(Stored data entries)
◆ ◆ ◆ ◆

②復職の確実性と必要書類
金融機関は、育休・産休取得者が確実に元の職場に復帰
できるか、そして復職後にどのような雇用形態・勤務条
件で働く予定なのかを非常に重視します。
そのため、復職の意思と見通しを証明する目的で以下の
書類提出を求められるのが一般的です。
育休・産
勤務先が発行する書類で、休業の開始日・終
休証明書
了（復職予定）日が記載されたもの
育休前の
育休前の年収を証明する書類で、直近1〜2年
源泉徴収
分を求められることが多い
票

◆ ◆ ◆ ◆

WHAT TO DO :: Set out exactly the run of lines that begins at the line holding "勤務先が発行する書類で、休業の開始日・終" and ends at the last line of the data.

ANSWER ::
勤務先が発行する書類で、休業の開始日・終
休証明書
了（復職予定）日が記載されたもの
育休前の
育休前の年収を証明する書類で、直近1〜2年
源泉徴収
分を求められることが多い
票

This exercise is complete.